BMI View: Cuba's pharmaceutical consumption is surprisingly high despite its faltering economic system, which entered a protracted period of decline after the collapse of the Soviet Union. Long-term isolation from world's major developed economies has compounded the situation in the communist country. In short-to-medium term, it offers little commercial potentials for multinationals due to its relatively competitive local pharmaceutical industry and the strict trade embargo imposed by the US since the 1960s. However, in long-term, especially in the post-Castro era, a more pragmatic Cuba will offer revenue generating-opportunities for foreign drugmakers. This has already been seen in China and Russia, which have moved away from strict communist ideals.

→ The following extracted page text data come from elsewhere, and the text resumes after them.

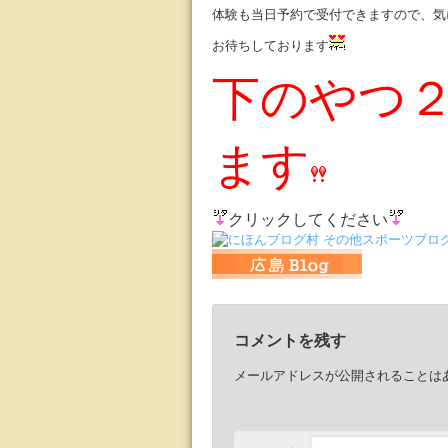
体験も当日予約で受付できますので、気
お待ちしております
下のやつ
ます
クリックしてください
コメントを残す
メールアドレスが公開されることは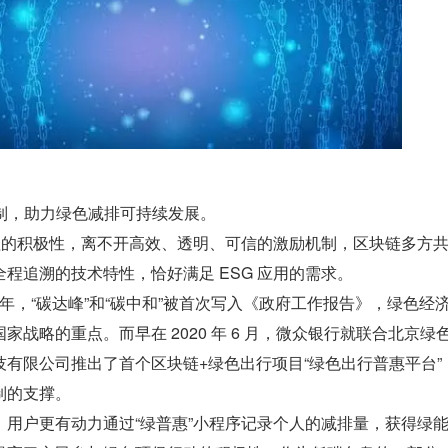
机制，助力绿色减排可持续发展。
治理的积极性，离不开高效、透明、可信的激励机制，区块链多方
程追溯的技术特性，恰好满足 ESG 应用的需求。
1 年，“碳达峰”和“碳中和”被首次写入《政府工作报告》，绿色经
家战略的重点。而早在 2020 年 6 月，微众银行就联合北京绿
有限公司推出了首个区块链+绿色出行项目“绿色出行普惠平台”
制的支撑。
，用户更有动力通过“绿普惠”小程序记录个人的减排量，获得绿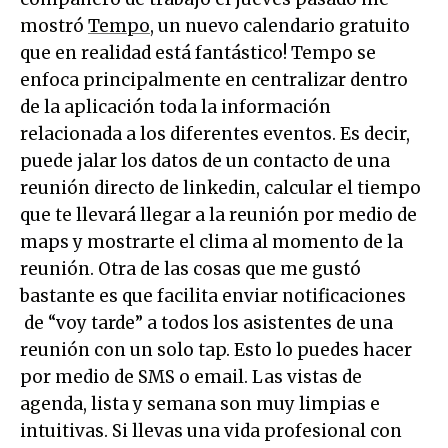
mostró
Tempo
, un nuevo calendario gratuito
que en realidad está fantástico! Tempo se
enfoca principalmente en centralizar dentro
de la aplicación toda la información
relacionada a los diferentes eventos. Es decir,
puede jalar los datos de un contacto de una
reunión directo de linkedin, calcular el tiempo
que te llevará llegar a la reunión por medio de
maps y mostrarte el clima al momento de la
reunión. Otra de las cosas que me gustó
bastante es que facilita enviar notificaciones
de “voy tarde” a todos los asistentes de una
reunión con un solo tap. Esto lo puedes hacer
por medio de SMS o email. Las vistas de
agenda, lista y semana son muy limpias e
intuitivas. Si llevas una vida profesional con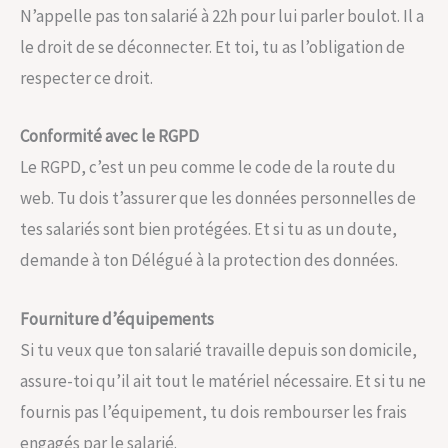
N’appelle pas ton salarié à 22h pour lui parler boulot. Il a
le droit de se déconnecter. Et toi, tu as l’obligation de
respecter ce droit.
Conformité avec le RGPD
Le RGPD, c’est un peu comme le code de la route du
web. Tu dois t’assurer que les données personnelles de
tes salariés sont bien protégées. Et si tu as un doute,
demande à ton Délégué à la protection des données.
Fourniture d’équipements
Si tu veux que ton salarié travaille depuis son domicile,
assure-toi qu’il ait tout le matériel nécessaire. Et si tu ne
fournis pas l’équipement, tu dois rembourser les frais
engagés par le salarié.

It is difficult to evaluate Cuba's pharmaceutical market, as there is no active drug market in the country. As a typical communist state, Cuban government takes ownership of all means of production and distribution of pharmaceutical products in the country, and Cuba's relatively competitive domestic drugmakers, mainly producing biological medicines and generic drugs, supply over 80% of medicines used in the country. The National Formulary Commission (CFN - Comisión de Formulario Nacional), under the Ministry of Health (MINSAP), is responsible for the inclusion, withdrawal or modification of essential medicines every year.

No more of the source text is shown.